When running with a DPU (Data Processing Unit) cluster, the validate_offload plugin needs to query VF representors from the DPU cluster rather than the host. This is because in DPU environments, VF representors reside on the DPU where OVS/OVN runs.

Configuration

To enable DPU mode, configure the following in your config.yaml:

kubeconfig: /path/to/tenant-cluster.kubeconfig
kubeconfig_infra: /path/to/dpu-cluster.kubeconfig
dpu_node_host_label: "provisioning.dpu.nvidia.com/host"

The dpu_node_host_label specifies which label on DPU nodes identifies the corresponding host worker node. For example, with NVIDIA DPUs, each DPU node has a label like:

provisioning.dpu.nvidia.com/host: worker-node-name

The plugin uses this label to find the correct DPU node for each worker node.

How It Works

  1. DPU Node Discovery: The plugin queries DPU nodes by label to find the DPU corresponding to each worker node.

  2. VF Info from Pod: Gets the VF index and PF index from the pod using standard Linux sysfs interfaces (vendor-agnostic).

  3. VF Representor Lookup: Uses devlink port show on the DPU to find the VF representor by matching pfnum and vfnum (vendor-agnostic).

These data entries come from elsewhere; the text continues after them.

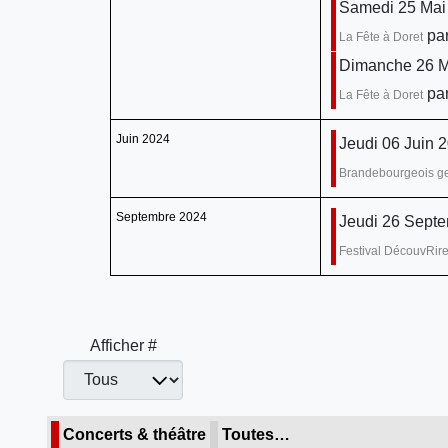
Samedi 25 Mai
pa
La Fête à Doret
Dimanche 26 M
pa
La Fête à Doret
Juin 2024
Jeudi 06 Juin 
Brandebourgeois ge
Septembre 2024
Jeudi 26 Sept
Festival DécouvRir
Afficher #
Concerts & théâtre
Toutes…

  4. Ethtool Stats: Runs ethtool -S on the VF representor from the DPU tools pod to verify hardware offload.

Running the tests

Simply run the python application as so:

./tft.py config.yaml

Example: iperf UDP with custom bandwidth

By default, iperf-udp tests use -u -b 25G options. You can customize the bandwidth or add other iperf3 options using the args parameter on the client and/or server:

tft:
  - name: "UDP Test with custom bandwidth"
    namespace: "default"
    test_cases: "1"
    duration: "30"
    connections:
      - name: "Connection_1"
        type: "iperf-udp"
        instances: 1
        server:
          - name: "worker-1"
        client:
          - name: "worker-2"
            args: "-b 10G"  # Override the default 25G bandwidth

You can also pass multiple options:

        client:
          - name: "worker-2"
            args: "-b 10G --parallel 4"  # Custom bandwidth and 4 parallel streams

Or as a list:

        client:
          - name: "worker-2"
            args:
              - "-b"
              - "10G"
              - "--parallel"
              - "4"

Environment variables

  • TFT_TEST_IMAGE specify the test image. Defaults to ghcr.io/ovn-kubernetes/kubernetes-traffic-flow-tests:latest. This is mainly for development and manual testing, to inject another container image. Used for all test types except ib-* tests.
  • TFT_RDMA_TEST_IMAGE specify the RDMA test image containing perftest tools (ib_write_bw, etc.). If not set, automatically derived from TFT_TEST_IMAGE by adding -rdma suffix (e.g., image:tag becomes image-rdma:tag). Used automatically for ib-* test types.
  • TFT_IMAGE_PULL_POLICY the image pull policy. One of IfNotPresent, Always, Never. Defaults to IfNotPresentm unless $TFT_TEST_IMAGE is set (in which case it defaults to Always).
  • TFT_PRIVILEGED_POD sets whether test pods are privileged. This overwrites the settings from the configuration YAML.
  • TFT_MANIFESTS_OVERRIDES to specify an overrides directory for manifests. If not set, the default is "manifests/overrides". If set to empty, no overrides are used. You can place your own variants of the files from "manifests" directory and they will be preferred.
  • TFT_MANIFESTS_YAMLS to specify the output directory for rendered manifests. This defaults to "manifests/yamls".
  • TFT_KUBECONFIG, TFT_KUBECONFIG_INFRA to overwrite the kubeconfigs from the configuration file. See also the "--kubeconfig" and "--kubeconfig-infra" command line options.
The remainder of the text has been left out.